Rush Limbaugh’s Favorite Political Thinker: Angelo Codevilla
Stream editor John Zmirak has regularly pointed readers to the writings of political philosopher Angelo Codevilla, who in fact wrote a piece for the Stream some years ago. A staunchly “realist” man of the Right, Codevilla diagnosed the profound corruption of America’s elite, and pointed out how our governing classes have abandoned not just Christianity, but patriotism and even democracy.
Instead, they govern as a hostile and toxic Oligarchy — a fact that TIME magazine admitted, when it boasted about the “Cabal” (TIME’s own term) that strove to fix the 2020 election. We urge readers to delve into the richness of Codevilla’s thought, both online and in his books. Prof. Codevilla was scheduled to do an email interview with John Zmirak for The Stream in October. Before that could happen, Codevilla died at age 71 as the victim of a drunk driver. May he rest in peace.
To commemorate Prof. Codevilla, The Stream is excerpting from a biographical sketch by one of his old friends, Richard Bishirjian, who studied with him in graduate school.

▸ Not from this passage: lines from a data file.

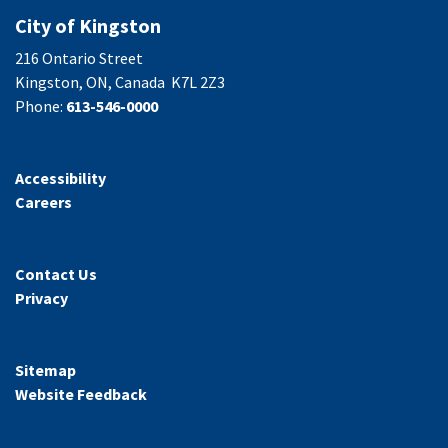
City of Kingston
216 Ontario Street
Kingston, ON, Canada K7L 2Z3
Phone:
613-546-0000
Accessibility
Careers
Contact Us
Privacy
Sitemap
Website Feedback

The full version of the sketch appears in Bishirjian’s new book about great thinkers of the Right whom he has known, Ennobling Encounters.

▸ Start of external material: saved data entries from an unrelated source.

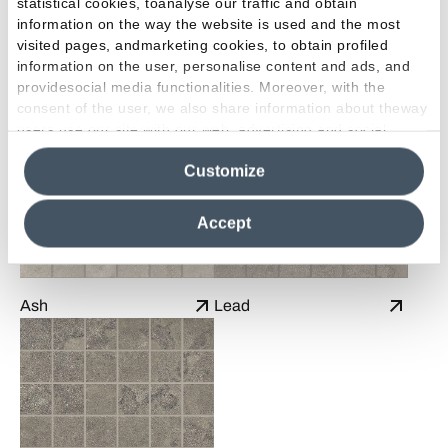
statistical cookies, toanalyse our traffic and obtain
information on the way the website is used and the most
visited pages, andmarketing cookies, to obtain profiled
information on the user, personalise content and ads, and
Sand
Talc
providesocial media functionalities. Moreover, with the
consent of the user, we also share information about theway
users use our site with our web, advertising and social
media analytics partners, who may combine itwith other
Customize
information in their possession. By closing this banner,
clicking on "Reject", it will be possible tocontinue browsing
the site after installing only technical cookies. For more
Accept
information see the
Cookie Policy
.
Ash
Lead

Meeting a Great Young Mind
In September, 1965, Gerhart Niemeyer, Professor of Government at the University of Notre Dame, mentioned to me that a new graduate student from Rutgers University in New Jersey had arrived and that I had seen him the day before as Niemeyer and he had passed me walking on campus.
I told Niemeyer that the person that was walking beside him couldn’t be the same person. “The person you were with was a European.”

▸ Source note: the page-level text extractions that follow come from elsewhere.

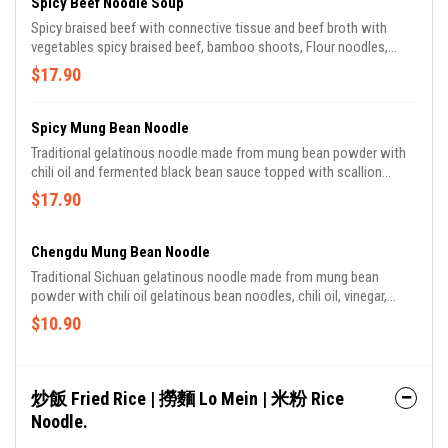
Spicy Beef Noodle Soup
Spicy braised beef with connective tissue and beef broth with
vegetables spicy braised beef, bamboo shoots, Flour noodles,
cilantro.
$17.90
Spicy Mung Bean Noodle
Traditional gelatinous noodle made from mung bean powder with
chili oil and fermented black bean sauce topped with scallion
gelatinous bean noodles, chili oil, fermented black bean sauce,
$17.90
szechuan peppercorn oil.
Chengdu Mung Bean Noodle
Traditional Sichuan gelatinous noodle made from mung bean
powder with chili oil gelatinous bean noodles, chili oil, vinegar,
szechuan peppercorn oil, scallions.
$10.90
炒飯 Fried Rice | 撈麵 Lo Mein | 米粉 Rice
Noodle.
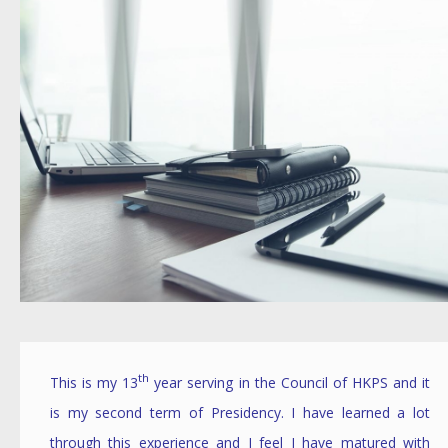
th
This is my 13
year serving in the Council of HKPS and it
is my second term of Presidency. I have learned a lot
through this experience and I feel I have matured with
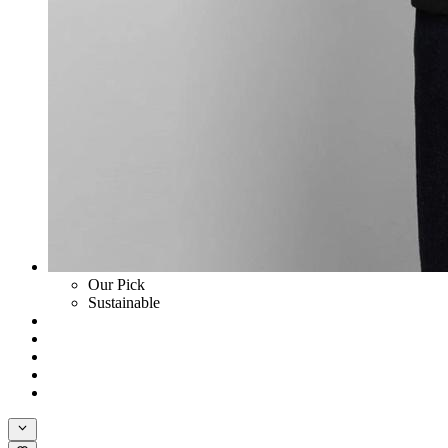
Our Pick
Sustainable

That young graduate student was Angelo Maria Codevilla. Codevilla was, like me, a Goldwater conservative and was attracted to Notre Dame because he had been introduced to the university by Richard V. Allen at an Intercollegiate Studies Institute (ISI) Summer School in 1963.
In our own way, we … Goldwater conservatives … had reacted negatively to the secularization of America that was apparent in the 1960s, the difference being that I was a Missouri Synod Lutheran and Angelo Codevilla was an Italian from Italy with typical Italian attitudes toward the “-ism” of “Catholicism”— and a Lutheran. … Let me permit Dr. Codevilla to tell his story.
I arrived in America at age thirteen in 1956 without knowledge of English but with an excellent Italian education that put me ahead of my American cohort. I also came with some set attitudes: a disposition to love America, commitment to academic excellence, anti-communism (my gang used to fight a gang of commie kids, and our family — which worshiped work — despised the commies as lazy and violent.
Like many Lombards, I was a devout Christian but aggressively anti-clerical. The Lutheran pastor next to whom we lived had no trouble convincing me that Luther was more Catholic than the Pope.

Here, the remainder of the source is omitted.